Thanks for your comment @ankurhanda. I have a question about standardization breaking the compute graph for vision net.
I decided to first implement a simpler version of my network illustrated like this:
actor
┌─────┐ ┌─────────┐ ┌────┐ ┌─────────┐ ┌───┐
x──►│ CNN ├─────►│torch.cat│──►│LSTM├─►│torch.cat├┬─►│MLP├──►a
└─────┘ └─────────┘ └────┘ └─────────┘│ └───┘
▲ │ ┌───┐
│ └─►│MLP├──►v
y └───┘
value
where x is retrieved from input_dict["obs"]["image"] and y from input_dict["obs"]["state"].
And my question would be: If I only use running statistics to standardize y and manually normalize x inside my env step to [0, 1], is it possible to do e2e learning with CNN?
As long as you don't do anything to the CNN, you should be fine. Normalizing x should be OK.

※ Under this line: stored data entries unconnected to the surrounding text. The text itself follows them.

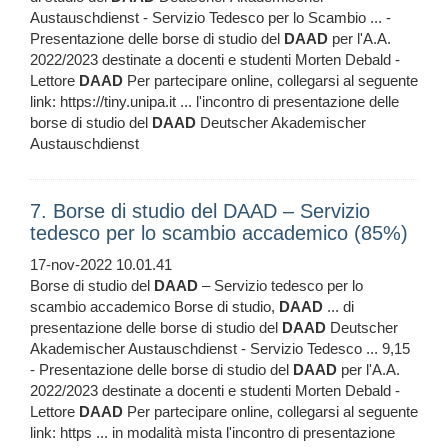
Austauschdienst - Servizio Tedesco per lo Scambio ... -
Presentazione delle borse di studio del
DAAD
per l'A.A.
2022/2023 destinate a docenti e studenti Morten Debald -
Lettore
DAAD
Per partecipare online, collegarsi al seguente
link: https://tiny.unipa.it ... l'incontro di presentazione delle
borse di studio del
DAAD
Deutscher Akademischer
Austauschdienst
7. Borse di studio del DAAD – Servizio
tedesco per lo scambio accademico (85%)
17-nov-2022 10.01.41
Borse di studio del
DAAD
– Servizio tedesco per lo
scambio accademico Borse di studio,
DAAD
... di
presentazione delle borse di studio del
DAAD
Deutscher
Akademischer Austauschdienst - Servizio Tedesco ... 9,15
- Presentazione delle borse di studio del
DAAD
per l'A.A.
2022/2023 destinate a docenti e studenti Morten Debald -
Lettore
DAAD
Per partecipare online, collegarsi al seguente
link: https ... in modalità mista l'incontro di presentazione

My main concern is if you want to do end-to-end optimising CNN weights. Current settings don't allow that because compute graph is broken during normalisation inside the rl_games code. https://github.com/Denys88/rl_games/blob/2606effbc2ecbee93ff2cc313b25dd5b4a7f0e54/rl_games/algos_torch/models.py#L50
I am trying to do e2e learning to also optimize the CNN weights. Why does normalizing the input to a network with no grad break the compute graph? Could you share more details?
I assume if the concatenated tensor of (x, y) is normalized through no grad, then CNN params will not be updated. But in my case normalization happens at inputs, I guess it is probably fine? Please correct me if I am wrong...
@ViktorM @Denys88 the example above assumes that you are using a frozen network. You can't optimise the weights of this network because
rl_gameshastorch.infernce()context for doing running mean and std normalisation which breaks the compute graph for the vision network.So, this is only suitable for pre-trained networks and not end to end visual RL.
@ankurhanda I don't think we use torch.inference() in the code, can you point to the exact place. The example above: https://github.com/Denys88/rl_games/blob/master/rl_games/algos_torch/network_builder.py#L623 is for end2end training, we have configs Atari training from scratch: https://github.com/Denys88/rl_games/blob/master/rl_games/configs/atari/ppo_breakout_torch_impala.yaml
It can easily be modified to load pre-trained weights and freeze them, or not, but the default variant is exactly for e2e training.